**WORKING DATA:**
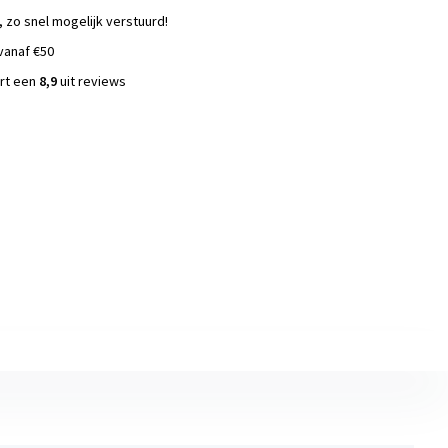
, zo snel mogelijk verstuurd!
vanaf €50
ort een
8,9
uit reviews
s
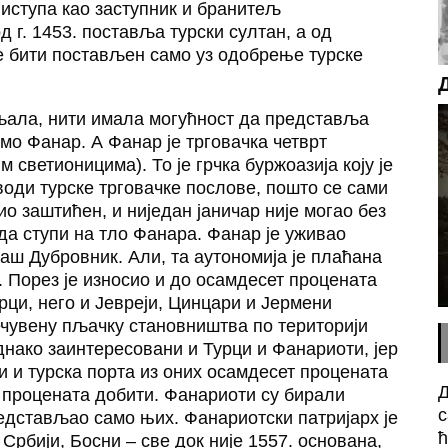
 иступа као заступник и бранитељ
 г. 1453. поставља турски султан, а од
е бити постављен само уз одобрење турске
вљала, нити имала могућност да представља
амо Фанар. А Фанар је трговачка четврт
светионицима). То је грчка буржоазија коју је
води турске трговачке послове, пошто се сами
ио заштићен, и ниједан јаничар није могао без
да ступи на тло Фанара. Фанар је уживао
наш Дубровник. Али, та аутономија је плаћана
 Порез је износио и до осамдесет процената
рци, него и Јевреји, Цинцари и Јермени
чувену пљачку становништва по територији
еднако заинтересовани и Турци и Фанариоти, јер
и и турска порта из оних осамдесет процената
Д
 процената добити. Фанариоти су бирали
с
редстављао само њих. Фанариотски патријарх је
ћ
 Србији, Босни – све док није 1557. основана,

**TRY IT:** Repeat the material above precisely as it appears, omitting the images it contains.

**TASK ANSWER:**
, zo snel mogelijk verstuurd!
vanaf €50
ort een
8,9
uit reviews
s
 иступа као заступник и бранитељ
 г. 1453. поставља турски султан, а од
е бити постављен само уз одобрење турске
вљала, нити имала могућност да представља
амо Фанар. А Фанар је трговачка четврт
светионицима). То је грчка буржоазија коју је
води турске трговачке послове, пошто се сами
ио заштићен, и ниједан јаничар није могао без
да ступи на тло Фанара. Фанар је уживао
наш Дубровник. Али, та аутономија је плаћана
 Порез је износио и до осамдесет процената
рци, него и Јевреји, Цинцари и Јермени
чувену пљачку становништва по територији
еднако заинтересовани и Турци и Фанариоти, јер
и и турска порта из оних осамдесет процената
Д
 процената добити. Фанариоти су бирали
с
редстављао само њих. Фанариотски патријарх је
ћ
 Србији, Босни – све док није 1557. основана,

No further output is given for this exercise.